Geometric pitting is most typical. Pits are small,
superficial, and regularly distributed in a geometric pattern (grid-like) along longitudinal and transverse lines,
giving the nail a “hammered brass” appearance. Pits in psoriasis are a bit
larger, deeper and irregularly distributed.
Trachyonychia is quite common in children than adults
(12% of children and 3% of adults with severe alopecia areata) and most frequently
seen in patients with alopecia totalis or universalis. In trachyonychia, there
is nail plate roughness primarily due to excessive longitudinal ridging.

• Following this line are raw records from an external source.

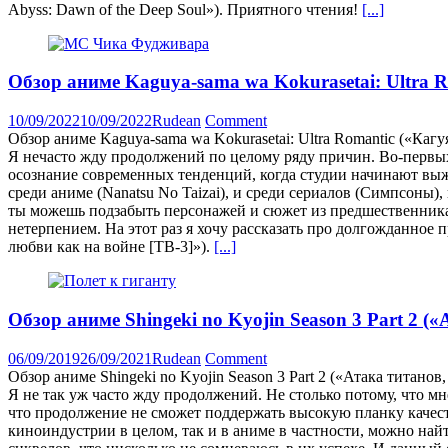
Abyss: Dawn of the Deep Soul»). Приятного чтения!
[...]
Обзор аниме Kaguya-sama wa Kokurasetai: Ultra R
10/09/2022
10/09/2022
Rudean
Comment
Обзор аниме Kaguya-sama wa Kokurasetai: Ultra Romantic («Кагу
Я нечасто жду продолжений по целому ряду причин. Во-первых,
осознание современных тенденций, когда студии начинают выж
среди аниме (Nanatsu No Taizai), и среди сериалов (Симпсоны
ты можешь подзабыть персонажей и сюжет из предшественника. 
нетерпением. На этот раз я хочу рассказать про долгожданное 
любви как на войне [ТВ-3]»).
[...]
Обзор аниме Shingeki no Kyojin Season 3 Part 2 («А
06/09/2019
26/09/2021
Rudean
Comment
Обзор аниме Shingeki no Kyojin Season 3 Part 2 («Атака титанов, с
Я не так уж часто жду продолжений. Не столько потому, что мн
что продолжение не сможет поддержать высокую планку качес
киноиндустрии в целом, так и в аниме в частности, можно найти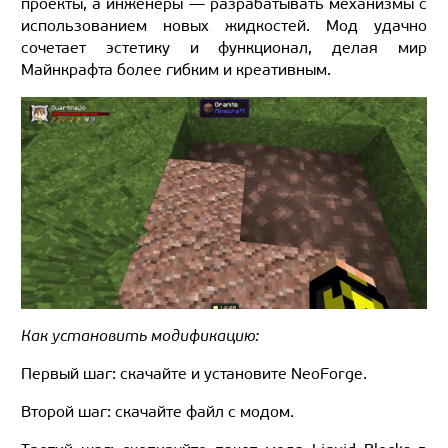
проекты, а инженеры — разрабатывать механизмы с
использованием новых жидкостей. Мод удачно
сочетает эстетику и функционал, делая мир
Майнкрафта более гибким и креативным.
Как установить модификацию:
Первый шаг: скачайте и установите NeoForge.
Второй шаг: скачайте файл с модом.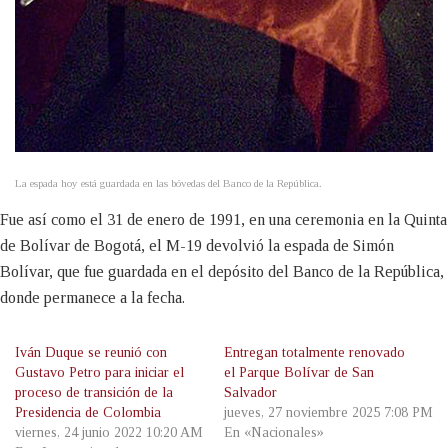
La espada hoy está guardada en las bóvedas del Banco de la República.
Fue así como el 31 de enero de 1991, en una ceremonia en la Quinta
de Bolívar de Bogotá, el M-19 devolvió la espada de Simón
Bolívar, que fue guardada en el depósito del Banco de la República,
donde permanece a la fecha.
Iván Duque se reunió con
Entregan totalmente renovado
Gustavo Petro para iniciar el
el Parque Bolívar de San
proceso de transición de la
Salvador
Presidencia de Colombia
jueves, 27 noviembre 2025 7:08 PM
viernes, 24 junio 2022 10:20 AM
En «Nacionales»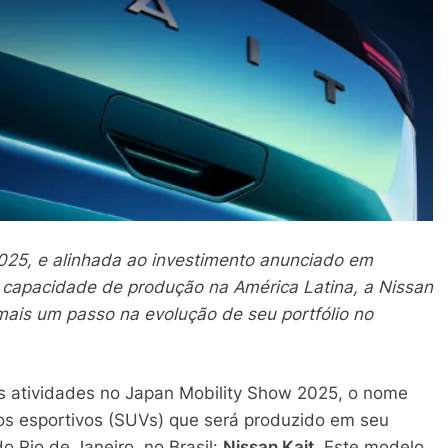
025, e alinhada ao investimento anunciado em
 capacidade de produção na América Latina, a Nissan
ais um passo na evolução de seu portfólio no
s atividades no Japan Mobility Show 2025, o nome
ários esportivos (SUVs) que será produzido em seu
 Rio de Janeiro, no Brasil:
Nissan Kait
. Este modelo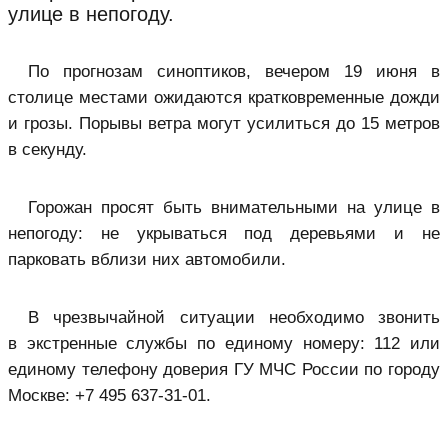
улице в непогоду.
По прогнозам синоптиков, вечером 19 июня в
столице местами ожидаются кратковременные дожди
и грозы. Порывы ветра могут усилиться до 15 метров
в секунду.
Горожан просят быть внимательными на улице в
непогоду: не укрываться под деревьями и не
парковать вблизи них автомобили.
В чрезвычайной ситуации необходимо звонить
в экстренные службы по единому номеру: 112 или
единому телефону доверия ГУ МЧС России по городу
Москве: +7 495 637⁠-31⁠-01.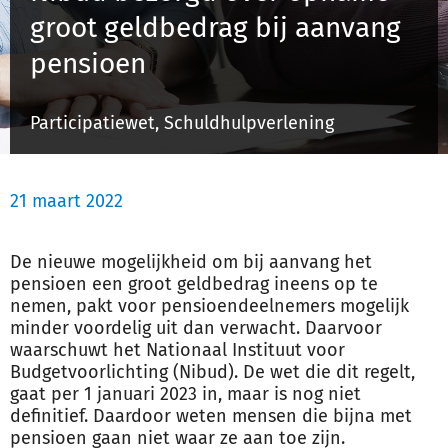
groot geldbedrag bij aanvang
pensioen
Inloggen
Participatiewet, Schuldhulpverlening
Registreren
21 maart 2022
De nieuwe mogelijkheid om bij aanvang het
pensioen een groot
geld
bedrag ineens op te
nemen, pakt voor pensioendeelnemers mogelijk
minder voordelig uit dan verwacht. Daarvoor
waarschuwt het Nationaal Instituut voor
Budgetvoorlichting (Nibud). De wet die dit regelt,
gaat per 1 januari 2023 in, maar is nog niet
definitief. Daardoor weten mensen die bijna met
pensioen gaan niet waar ze aan toe zijn.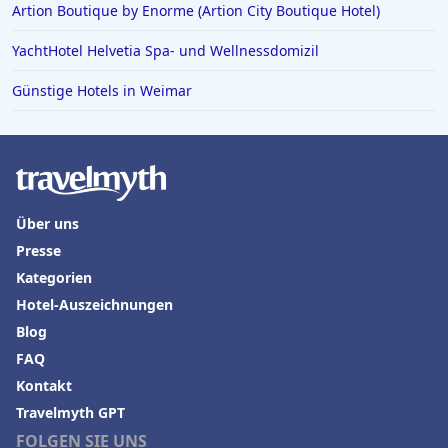
Artion Boutique by Enorme (Artion City Boutique Hotel)
YachtHotel Helvetia Spa- und Wellnessdomizil
Günstige Hotels in Weimar
Über uns
Presse
Kategorien
Hotel-Auszeichnungen
Blog
FAQ
Kontakt
Travelmyth GPT
FOLGEN SIE UNS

Several nails are usually affected and in some patients, all the nails are
dystrophic. The nails are thin, opaque and lusterless
and give the impression of having been sandpapered in a longitudinal direction,
i.e. vertically striated. The cuticles are often hyperkeratotic. Trachyonychia
is fairly asymptomatic and patients or their parents primarily complain of
brittleness and the cosmetic appearance. In addition to alopecia areata,
trachyonychia is occasionally caused by several inflammatory diseases that
mildly disturb nail matrix keratinization, including lichen planus, eczema, and
psoriasis. Determination of the underlying inflammatory disease responsible for
the trachyonychia requires a nail biopsy. However, this is generally not
recommended because of the benign nature of the disease and the tendency for
the majority of patients to spontaneously improve.
Additional nail abnormalities observed in
alopecia areata include punctate leukonychia, mottled
erythema of lunulae (red lunula), and onychomadesis.

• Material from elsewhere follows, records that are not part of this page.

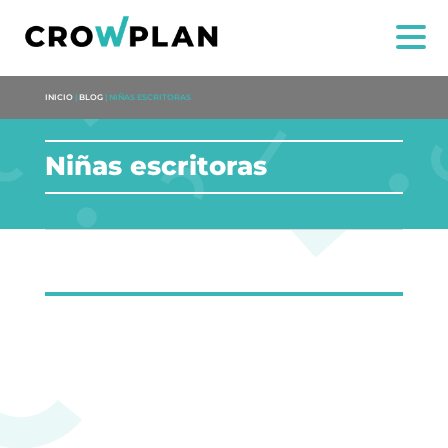
INICIO
|
BLOG
|
NIÑAS ESCRITORAS
Niñas escritoras
NOSOTROS
SERVICIOS
PROYECTOS
MARÍA ANCHIETA
BLOG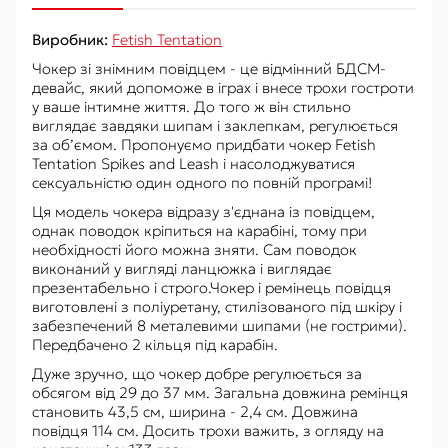
Виробник:
Fetish Tentation
Чокер зі знімним повідцем - це відмінний БДСМ-
девайс, який допоможе в іграх і внесе трохи гостроти
у ваше інтимне життя. До того ж він стильно
виглядає завдяки шипам і заклепкам, регулюється
за об’ємом. Пропонуємо придбати чокер Fetish
Tentation Spikes and Leash і насолоджуватися
сексуальністю один одного по повній програмі!
Ця модель чокера відразу з'єднана із повідцем,
однак поводок кріпиться на карабіні, тому при
необхідності його можна зняти. Сам поводок
виконаний у вигляді ланцюжка і виглядає
презентабельно і строго.Чокер і ремінець повідця
виготовлені з поліуретану, стилізованого під шкіру і
забезпечений 8 металевими шипами (не гострими).
Передбачено 2 кільця під карабін.
Дуже зручно, що чокер добре регулюється за
обсягом від 29 до 37 мм. Загальна довжина ремінця
становить 43,5 см, ширина - 2,4 см. Довжина
повідця 114 см. Досить трохи важить, з огляду на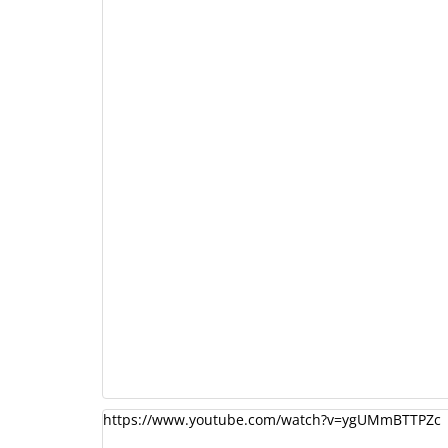
https://www.youtube.com/watch?v=ygUMmBTTPZc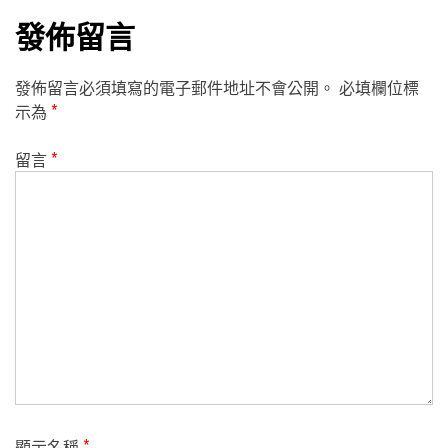
發佈留言
發佈留言必須填寫的電子郵件地址不會公開。
必填欄位標
示為
*
留言
*
顯示名稱
*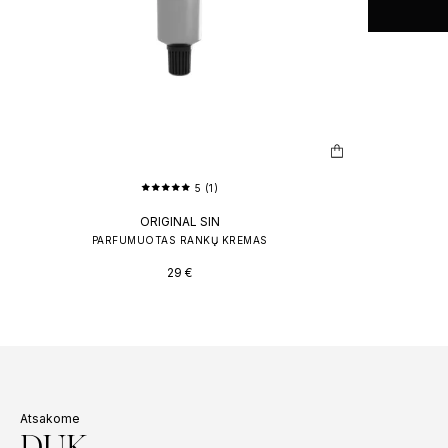
5 (1)
ORIGINAL SIN
PARFUMUOTAS RANKŲ KREMAS
29
€
Atsakome
DUK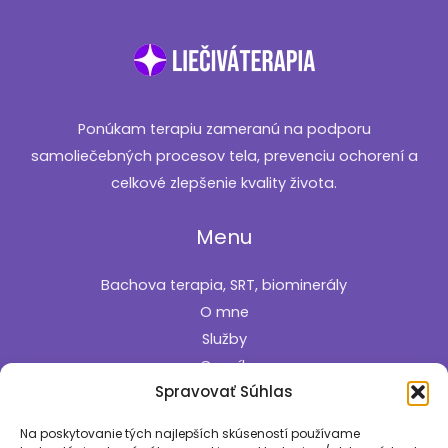
Ponúkam terapiu zameranú na podporu
samoliečebných procesov tela, prevenciu ochorení a
celkové zlepšenie kvality života.
Menu
Bachova terapia, SRT, biominerály
O mne
Služby
Cenník
Spravovať Súhlas
Kontakt
Informácie
Na poskytovanie tých najlepších skúseností používame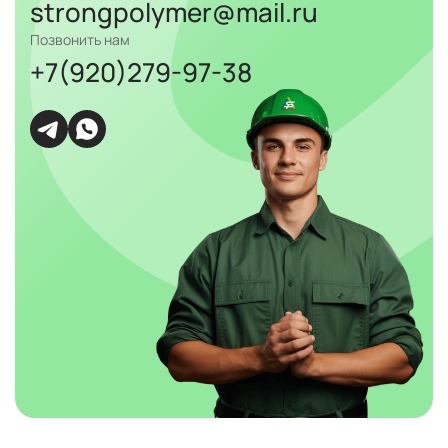
strongpolymer@mail.ru
Позвонить нам
+7(920)279-97-38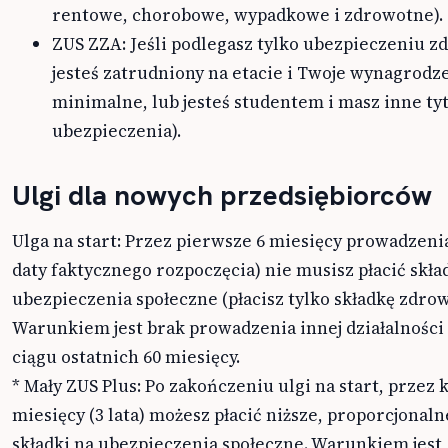
rentowe, chorobowe, wypadkowe i zdrowotne).
ZUS ZZA: Jeśli podlegasz tylko ubezpieczeniu 
jesteś zatrudniony na etacie i Twoje wynagrodz
minimalne, lub jesteś studentem i masz inne tyt
ubezpieczenia).
Ulgi dla nowych przedsiębiorców
Ulga na start: Przez pierwsze 6 miesięcy prowadzenia
daty faktycznego rozpoczęcia) nie musisz płacić skła
ubezpieczenia społeczne (płacisz tylko składkę zdrow
Warunkiem jest brak prowadzenia innej działalności
ciągu ostatnich 60 miesięcy.
* Mały ZUS Plus: Po zakończeniu ulgi na start, przez 
miesięcy (3 lata) możesz płacić niższe, proporcjonal
składki na ubezpieczenia społeczne. Warunkiem jest,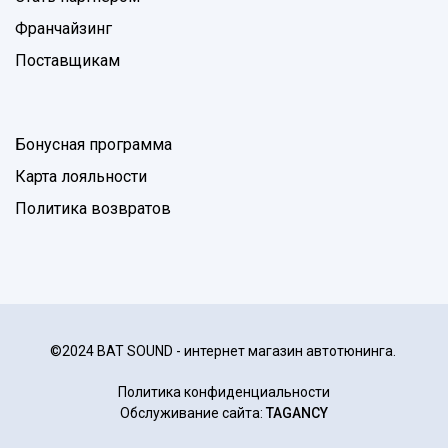
Франчайзинг
Поставщикам
Бонусная программа
Карта лояльности
Политика возвратов
©2024 BAT SOUND - интернет магазин автотюнинга.
Политика конфиденциальности
Обслуживание сайта:
TAGANCY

Red spots on the lunula are less frequent, but very
specific for severe AA. Patients
with AAU have a significantly higher risk of developing red spots on the lunula
than patients with AAT and AAF.
Clinical course,
prognosis and treatment
Occurring more commonly in severe AA, the nail changes
usually run a protracted course over years. Successful systemic treatments will
greatly improve the nails. Tofacitinib is a Janus kinase inhibitor with a good
effect on hair loss and nail AA. A case report showing that Tofacitinib (5 mg twice daily) for
10 months results in remarkable improvements of not only hair regrowth but also
nail changes in Alopecia universalis.
The prognosis of nail AA is linked to that of AA in
general. The nail changes may
persist for a long period of time even after treatment and complete hair
regrowth. Permanent nail dystrophy after resolution of the AA is not observed.